İzmir’de hayallerinizi gerçekleştirecek, mimarlık projelerin mimari çizim aşamasından sizlerin yüzünüzdeki o gülüşe kadar geçen tüm süreci, sizlerin düşüncelerinizi uygulayan genç dinamik başarılı emin adımlarla zirveye koşan bir mimarlık ofisi Arbeid Mimarlık,
İzmir mimarlık ofisleri ve İzmir iç mimarlık ofisleri arasından en iyisi olma yolunda ilerleyen Arbeid Mimarlık,; özel, kamusal veya yatırım sektörlerinde farklı projeler üzerinde, gerek kent, gerek mimari konularına, farklı perspektiften bakarak ve bilgi-birikim zenginliğini kullanarak geniş bir farkındalık yaratmayı amaçlamaktadır.
Arbeid Mimarlık, sizleri kapıda karşıladığımız o ilk andan, projelerin tamamlanmasına kadar geçen süreçte güler yüzlülüğü, uzman çalışma bilgisini, kalifiye işçilikle sunmaktadır. Yaptığı işin en iyisi olan ekibiyle, yaptığı işin kusursuz olmasını sağlıyorlar. Projelerinde sizlerin taleplerini önemsiyor, çalışmalarımızı tıpkı ilmek işler gibi hassasiyetle tamamlıyorlar. Böylelikle ortaya en kısa sürede ve en uygun fiyatla sunulan bu muhteşem hizmetin tadını çıkarmak kalıyor.

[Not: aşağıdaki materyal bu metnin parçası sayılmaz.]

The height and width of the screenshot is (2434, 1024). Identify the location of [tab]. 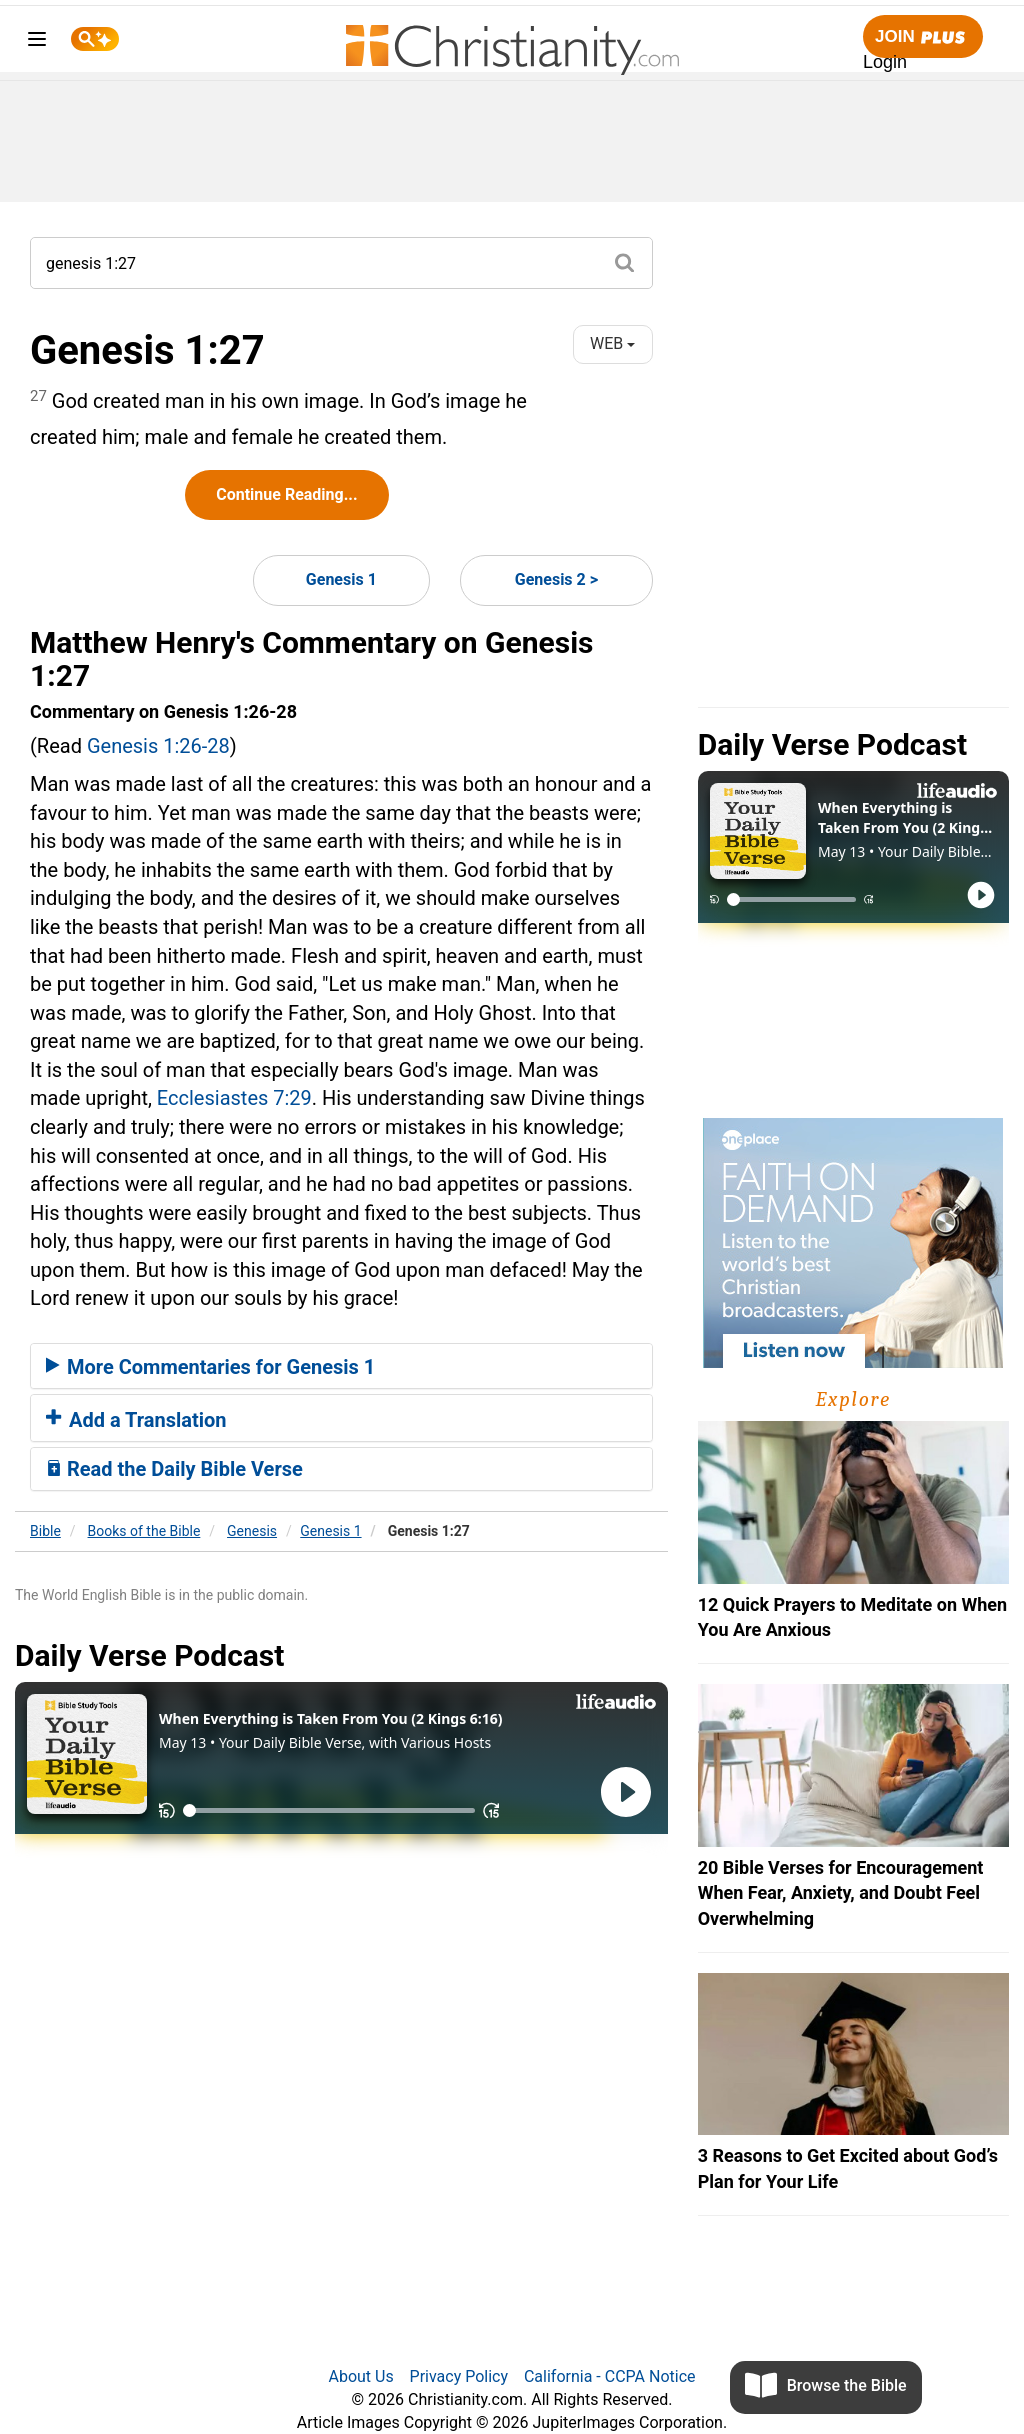 (341, 1366).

İç mimari sanattır ve sanat yalnızca gerçek sanatçıların elinde şekillenir diyen arbeid mimarlık Direktörü Mimar Seyfettin Yaşar “Fark yaratan sizin en uygun olan iç mekân tasarımları, profesyonel iç mimarlık ekipleri tarafından size özel olarak üç boyutlu mimari tasarım ile şekillendirilmektedir. Var olan her şeyin bir hayal ürünü olduğunu biliyoruz. Fakat emin ellere teslim edilmeyen her işte olduğu gibi evlerinizde, iş yerlerinizde veya yapılarınızda zaman içinde eskime, bozulma veya evrensel güzelliği karşılayamama gibi sorunlar ortaya çıkmaktadır. Doğru tercihlerde ise yıllar geçtikçe daha da keyif aldığınız mekânlara sahip olabilirsiniz. Doğru tercihi yapmak, Arbeid Mimarlık ile çalışmaktan geçer” demektedir.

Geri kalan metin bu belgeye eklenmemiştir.